Gesetzesentwurf des Berliner Senats: Migrantenquoten als mittelfristiges Ziel

Etwas verwirrend: Es soll keine feste Quote geben – aber dann doch wieder die Zielvorgabe, dass sich der Anteil der öffentlichen Bediensteten mit ausländischen Wurzeln mittelfristig auf allen Funktions- und hierarchischen Ebenen an deren Bevölkerungsanteil ausrichten soll.

Elke Breitenbach (Die Linke), Senatorin für Integration, Arbeit und Soziales

picture alliance/dpa | Carsten Koall

Der rotrotgrüne Berliner Senat hat auf seiner Sitzung am 9. März den Entwurf zum „Gesetz zur Neuregelung der Partizipation im Land Berlin“ beschlossen. Die Vorlage stammt von der Senatorin für Integration, Arbeit und Soziales, Elke Breitenbach (die Linke). Der Gesetzesentwurf soll nach der Beteiligung des Rates der Bürgermeister (er besteht aus dem Regierenden Bürgermeister Michael Müller/SPD, dem Bürgermeister Klaus Lederer/Linke und der Bürgermeisterin Ramona Pop/Grüne sowie den 12 Bezirksbürgermeistern) ins Abgeordnetenhaus eingebracht und dort noch vor der Abgeordnetenhauswahl am 26. September beschlossen werden.
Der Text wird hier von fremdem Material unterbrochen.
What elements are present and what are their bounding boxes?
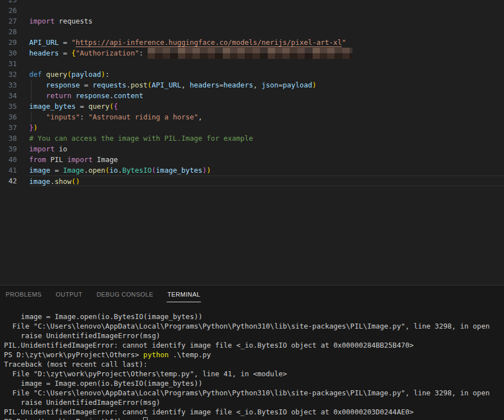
panel-tab-bar: PROBLEMSOUTPUTDEBUG CONSOLETERMINAL <box>0 285 504 303</box>
line-number[interactable]: 35 <box>0 101 17 112</box>
editor-code-line[interactable]: 30headers = {"Authorization": <box>0 48 504 58</box>
editor-code-line[interactable]: 32def query(payload): <box>0 69 504 80</box>
line-number[interactable]: 29 <box>0 37 17 48</box>
editor-code-line[interactable]: 27import requests <box>0 16 504 26</box>
editor-code-line[interactable]: 42image.show() <box>0 176 504 186</box>
terminal-line: image = Image.open(io.BytesIO(image_byte… <box>0 312 504 321</box>
editor-code-line[interactable]: 41image = Image.open(io.BytesIO(image_by… <box>0 165 504 176</box>
code-token: "Authorization" <box>76 49 139 57</box>
editor-code-line[interactable]: 38# You can access the image with PIL.Im… <box>0 133 504 144</box>
line-number[interactable]: 40 <box>0 154 17 165</box>
line-number[interactable]: 30 <box>0 48 17 58</box>
terminal-text: python <box>143 350 168 359</box>
code-token: } <box>29 123 34 132</box>
editor-code-line[interactable]: 35image_bytes = query({ <box>0 101 504 112</box>
terminal-text: Traceback (most recent call last): <box>4 360 148 368</box>
line-number[interactable]: 38 <box>0 133 17 144</box>
line-number[interactable]: 32 <box>0 69 17 80</box>
code-token: = <box>80 81 93 89</box>
panel-tab-debug-console[interactable]: DEBUG CONSOLE <box>96 287 154 302</box>
editor-code-line[interactable]: 26 <box>0 5 504 16</box>
editor-code-line[interactable]: 28 <box>0 26 504 37</box>
code-token: { <box>71 49 76 57</box>
code-token: import <box>67 155 93 164</box>
code-token: image_bytes <box>29 102 76 110</box>
terminal-output[interactable]: image = Image.open(io.BytesIO(image_byte… <box>0 312 504 420</box>
code-token <box>42 70 47 79</box>
editor-code-line[interactable]: 34 return response.content <box>0 90 504 101</box>
code-token: PIL <box>46 155 67 164</box>
code-token: content <box>114 91 144 100</box>
code-token: image <box>29 166 51 174</box>
line-number[interactable]: 28 <box>0 26 17 37</box>
editor-code-line[interactable]: 31 <box>0 58 504 69</box>
editor-code-line[interactable]: 25 <box>0 0 504 5</box>
indent-guide <box>31 80 31 90</box>
code-token: ) <box>207 166 211 174</box>
bottom-panel: PROBLEMSOUTPUTDEBUG CONSOLETERMINAL imag… <box>0 285 504 420</box>
line-number[interactable]: 42 <box>0 176 17 186</box>
indent-guide <box>31 112 31 122</box>
code-editor[interactable]: 252627import requests2829API_URL = "http… <box>0 0 504 285</box>
code-token: = <box>278 81 283 89</box>
code-token: image_bytes <box>156 166 203 174</box>
code-text: image.show() <box>29 176 504 186</box>
editor-code-line[interactable]: 33 response = requests.post(API_URL, hea… <box>0 80 504 90</box>
terminal-line: raise UnidentifiedImageError(msg) <box>0 331 504 340</box>
code-token: { <box>114 102 118 110</box>
code-token: headers <box>223 81 253 89</box>
line-number[interactable]: 33 <box>0 80 17 90</box>
code-token: , <box>253 81 262 89</box>
code-token <box>29 113 46 121</box>
code-token: ) <box>312 81 317 89</box>
code-text <box>29 26 504 37</box>
code-token: Image <box>63 166 84 174</box>
editor-code-line[interactable]: 37}) <box>0 122 504 133</box>
editor-code-line[interactable]: 36 "inputs": "Astronaut riding a horse", <box>0 112 504 122</box>
code-token: io <box>54 145 67 153</box>
terminal-text: raise UnidentifiedImageError(msg) <box>4 331 160 340</box>
code-token: API_URL <box>29 38 59 47</box>
line-number[interactable]: 26 <box>0 5 17 16</box>
code-text: "inputs": "Astronaut riding a horse", <box>29 112 504 122</box>
code-token: : <box>139 49 148 57</box>
line-number[interactable]: 39 <box>0 144 17 154</box>
code-text: import requests <box>29 16 504 26</box>
terminal-cursor[interactable] <box>143 417 148 420</box>
code-token <box>29 91 46 100</box>
code-token: response <box>46 81 80 89</box>
code-token: . <box>118 166 122 174</box>
editor-code-line[interactable]: 40from PIL import Image <box>0 154 504 165</box>
terminal-line: Traceback (most recent call last): <box>0 359 504 369</box>
editor-code-line[interactable]: 29API_URL = "https://api-inference.huggi… <box>0 37 504 48</box>
code-token: "Astronaut riding a horse" <box>88 113 198 121</box>
censored-token-blur <box>148 48 352 59</box>
terminal-text: .\temp.py <box>169 350 211 359</box>
line-number[interactable]: 41 <box>0 165 17 176</box>
code-token: = <box>59 49 72 57</box>
line-number[interactable]: 25 <box>0 0 17 5</box>
line-number[interactable]: 31 <box>0 58 17 69</box>
terminal-text: PS D:\zyt\work\pyProject\Others> <box>4 350 143 359</box>
editor-code-line[interactable]: 39import io <box>0 144 504 154</box>
panel-tab-output[interactable]: OUTPUT <box>55 287 83 302</box>
code-text <box>29 5 504 16</box>
line-number[interactable]: 37 <box>0 122 17 133</box>
code-token <box>71 91 76 100</box>
code-token: , <box>198 113 203 121</box>
code-token: = <box>76 102 89 110</box>
line-number[interactable]: 27 <box>0 16 17 26</box>
terminal-text: PIL.UnidentifiedImageError: cannot ident… <box>4 408 414 416</box>
code-text: API_URL = "https://api-inference.hugging… <box>29 37 504 48</box>
panel-tab-terminal[interactable]: TERMINAL <box>167 287 201 302</box>
panel-tab-problems[interactable]: PROBLEMS <box>5 287 42 302</box>
code-token: https://api-inference.huggingface.co/mod… <box>76 38 342 47</box>
line-number[interactable]: 34 <box>0 90 17 101</box>
code-token: response <box>76 91 109 100</box>
terminal-text: File "D:\zyt\work\pyProject\Others\temp.… <box>4 370 287 378</box>
code-token: ) <box>76 177 80 186</box>
code-token: import <box>29 145 54 153</box>
code-token: ( <box>152 166 156 174</box>
terminal-line: raise UnidentifiedImageError(msg) <box>0 398 504 407</box>
line-number[interactable]: 36 <box>0 112 17 122</box>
Grundlage der Initiative ist das 2010 verabschiedete Gesetz zur Regelung von Partizipation und Integration in Berlin, das in § 4 bereits vorschrieb: „Der Senat strebt die Erhöhung des Anteils der Beschäftigten mit Migrationshintergrund entsprechend ihrem Anteil an der Bevölkerung an.“ Es war 2018 von der Syspons GmbH im Auftrag des Integrationsbeauftragten von Berlin umfangreich evaluiert worden. Die Novelle, so die Senatskanzlei, liefere nun nach einem Austausch mit allen Senatsverwaltungen „konkrete Instrumente für eine größere Personalvielfalt in der Verwaltung und für mehr gesellschaftliche Partizipation von Menschen mit Migrationsgeschichte“. Als wesentliche Punkte sind genannt: 

  • „Menschen mit Migrationshintergrund werden bei der Besetzung von Stellen in besonderem Maße berücksichtigt. 
  • Durch verbindliche Regelungen bei Stellenausschreibungen sollen mehr Menschen mit Migrationsgeschichte gezielt geworben und angesprochen werden. 
  • Förderpläne und Zielvorgaben für alle öffentlichen Stellen des Landes Berlin für Menschen mit Migrationshintergrund werden eingeführt. 
  • Die Anzahl der Beschäftigten mit Migrationshintergrund wird auf freiwilliger Basis erhoben. 
  • Eine neu geschaffene Fachstelle begleitet die fachliche Ausrichtung der Verwaltungen auf die Migrationsgesellschaft. 
  • In jedem Bezirk wird ein Migrationsbeirat gesetzlich verankert. 
  • Für die Belange der Roma und Sinti wird ein Beirat eingerichtet.“ 

Im Vorfeld zur Novelle hatte es, wie TE berichtete, zwischen den Berliner Regierungsparteien Unstimmigkeiten darüber gegeben, auf welchem juristischen Weg ein höherer Anteil von Migranten am öffentlichen Dienst durchgesetzt werden sollte. Elke Breitenbach schwebte ursprünglich eine aktuell fixierte Quote im Gesetz von 35 Prozent vor (entsprechend dem Bevölkerungsanteil der Migranten), sie konnte sich aber damit nicht durchsetzen. Innensenator Andreas Geisel (SPD) hatte eine solche feste Quote als verfassungswidrig eingestuft. Die jetzt geplante Novelle zielt allerdings in mittelfristiger Perspektive zweifellos in die gleiche Richtung.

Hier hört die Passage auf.